Честь таких приглашений обычно оказывалась хирургам с большим научным именем, а у меня его еще не было — я только что подал заявление на должность заведующего кафедрой и ждал решения. Поскольку я не «важная птица», бюрократы Министерства здравоохранения в Москве тянули мое оформление поездки: я должен был заполнить десятки анкет, получить характеристику, заверенную райкомом партии, пройти утверждение на выезд от специальной комиссии ЦК партии (без партии — никуда!). Представлять меня там должен начальник отдела внешних сношений министерства д-р Олег Щепин, важный хлыщ, всегда изысканно одетый (ему надо встречаться с иностранными делегациями). Со мной он говорил с застывшей вежливой улыбкой и холодными глазами. Другой такой же хлыщ, Ляховский, начальник протокола министерства, никак не завершал оформления нужных бумаг. Эти партийные бонзы были типичными «чертовыми малютками» медицинской бюрократии: они ни дня не работали врачами, получали зарплату в три-четыре раза больше врачей и занимались тем, что шпионили за иностранцами и за выезжавшими за рубеж.

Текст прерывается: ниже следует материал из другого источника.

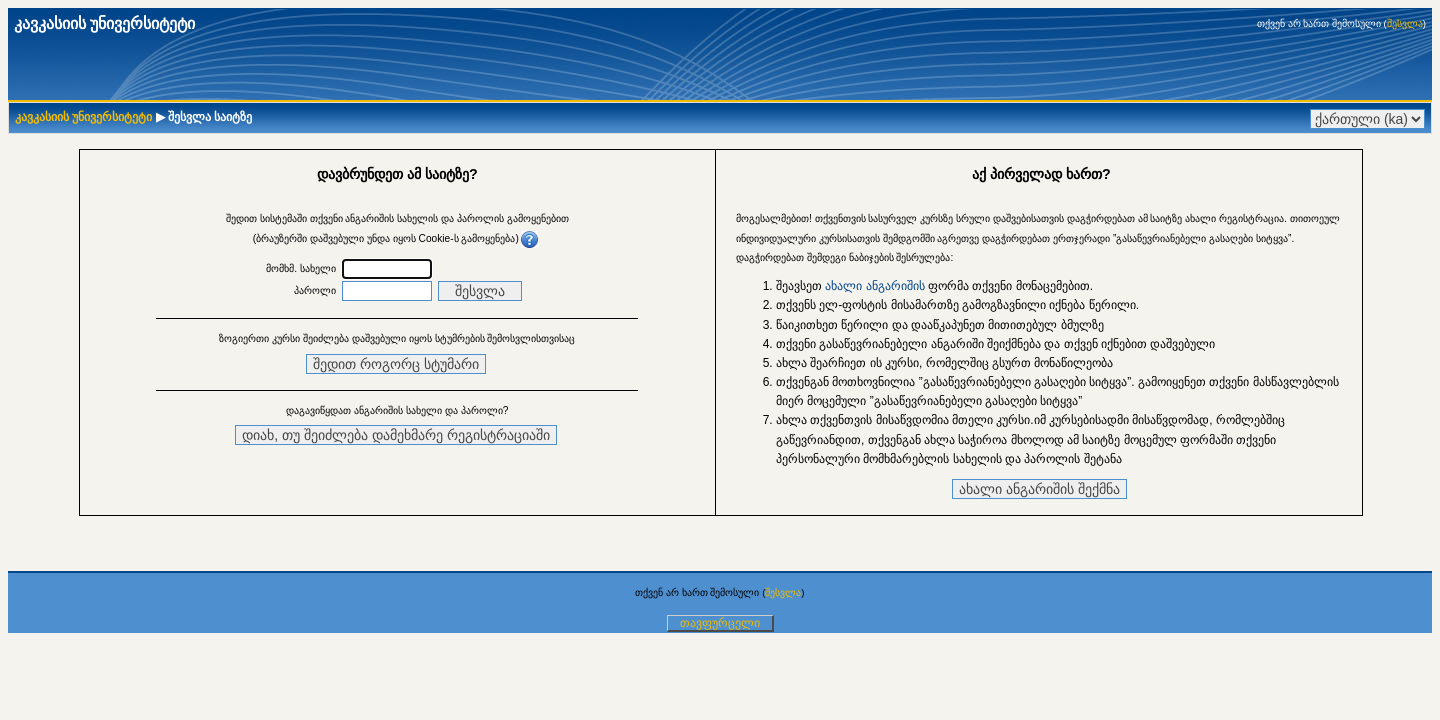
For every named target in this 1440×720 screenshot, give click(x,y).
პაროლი (315, 290)
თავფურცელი (720, 623)
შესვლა (1405, 23)
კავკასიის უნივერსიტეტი (83, 117)
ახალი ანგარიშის (874, 286)
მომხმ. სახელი (301, 268)
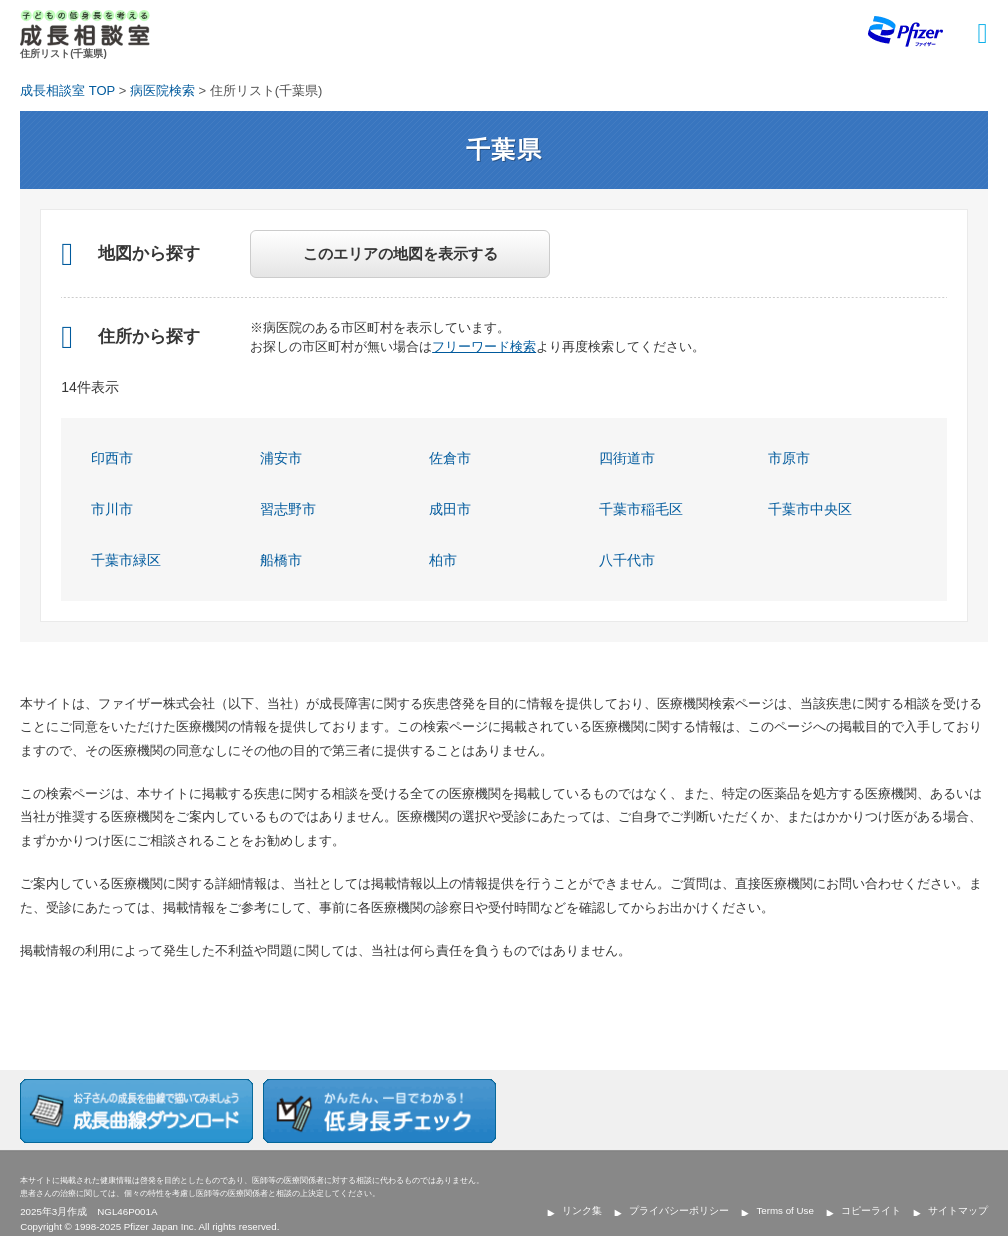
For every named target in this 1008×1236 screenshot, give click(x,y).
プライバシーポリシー (679, 1210)
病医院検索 (162, 90)
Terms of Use (784, 1210)
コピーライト (871, 1210)
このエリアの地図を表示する (400, 253)
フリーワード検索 (484, 346)
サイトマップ (958, 1210)
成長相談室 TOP (67, 90)
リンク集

Хотя я был очень занят добыванием протекций для получения места на кафедре, но все равно много раз ездил в министерство — пробивать разрешение. И каждый раз вспоминал слова Вишневского: «чем выше, тем хуже пахнет». Уже прошли все сроки, Милош прислал телеграмму из Грейфсвальда (телефонная связь не была налажена): «Почему так долго не едешь?» А я отвечал: «Министерство задерживает».
Опять телеграмма: «Выезжай скорей, после операции твой доклад включен в конгресс в Лейпциге».

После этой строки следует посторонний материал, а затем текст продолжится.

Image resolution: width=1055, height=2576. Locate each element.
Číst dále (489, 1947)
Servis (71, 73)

Даже люди из стран Восточной Европы, подконтрольной Советскому Союзу, не могли понять всей туговатости нашей бюрократии и глубины нашей зависимости от партии.
И вот я уже прошел конкурс на заведование кафедрой, документы будут оформлять еще около двух недель — самое время успеть съездить в Германию, а разрешения все не было. Опять я приехал в министерство, и опять ждал. Неожиданно в коридоре меня увидел Игорь Бубановский, начальник планово-финансового управления. Он был другом молодости моей мамы во Владикавказе и знал меня:
— Ты чего такой грустный?
— Да вот не пускают в Восточную Германию делать операцию. А там уже давно ждут.
— Кто оплачивает поездку?
— Они, немцы.
— Ну, тогда это легко. У нас на это фондов мало, а если они платят — нет проблем. Пойдем.
Он привел меня к Щепину:
— Слушай, надо помочь молодому профессору. Мы за поездку не платим, так что оформляй.
Сила связей крепче всего — через три дня я уже вылетал в Берлин. Волновало меня прохождение таможни. Я вез с собой набор из трех искусственных суставов локтя, не имея разрешения. Это были мои собственные суставы, подпольно изготовленные на заводе «Авангард» моими пациентами. На них нет марки производства, и я не мог иметь на них официальных документов. Если их отберут, мне нечем делать операцию — цель поездки пропадет. И еще — по просьбе Милоша я вез ему золотые часы и золотой браслет, он отдаст мне за них немецкие марки. Золото полагалось вписывать в декларацию и ввозить обратно. Но в те годы металлоискателя и проверки багажа просвечиванием еще не было. Я надел часы и браслет под манжеты, а суставы положил в ручную кладь. Если таможенники попросят открыть чемодан, там ничего не будет. Но они и не просили — раз со служебным паспортом, значит, это какой-то чин. И я благополучно вышел за пределы советской границы.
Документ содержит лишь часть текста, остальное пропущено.